The issue is that string fields in Hive/Impala don’t have a defined length, so when you point SAS (and other tools) at these tables, they have nothing to go on in terms of how long the content in them is. Taking a recautionary approach, SAS allows for them to be up to its maximum length, 32767 (or whatever you set it to), to avoid as much truncation as possible, but it’s a one-size fits all approach.
When any data is extracted therefore is treated as having text fields as long as this, and the datasets have these fields are formatted as $32767. in effect. Yes they’ll compress, but that isn’t really the issue. The issue is that the data being sent from the Hadoop server to SAS is treated as being this wide, and effectively your transferring way more bytes, a lot of them ”blank” to SAS, at which point they will get compressed. The transfer of “wider” data than it really could/should be introduces elapsed time.

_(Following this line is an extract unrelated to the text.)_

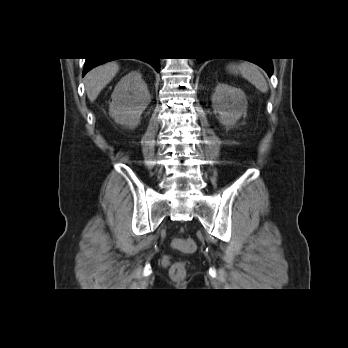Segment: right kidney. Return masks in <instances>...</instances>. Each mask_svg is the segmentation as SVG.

I was lucky enough to be testing on an environment where the SAS servers were on one side of a WAN, with Hadoop on the other. I say “lucky” because you learn more from a badly configured/performing environment that an optimally set up one.
Yup, Viya support fields with much more diverse formats and types than SAS, which is a very good thing that should help in these circumstances, but I’d contest that there are multiple additional reasons to surface tables with fields that have defined lengths relevant to the range of content they actually contain than just embracing Hadoop et al’s ability to "not care".
For instance, a Gender field that presents as $1 makes it pretty obvious what’s going on, and this is what you get with a view that casts string field to varchar(1).
I’d have to dig out my stats, but the compressed datasets from “native” tables with string were (much, I recall) larger than the compressed datasets from the views.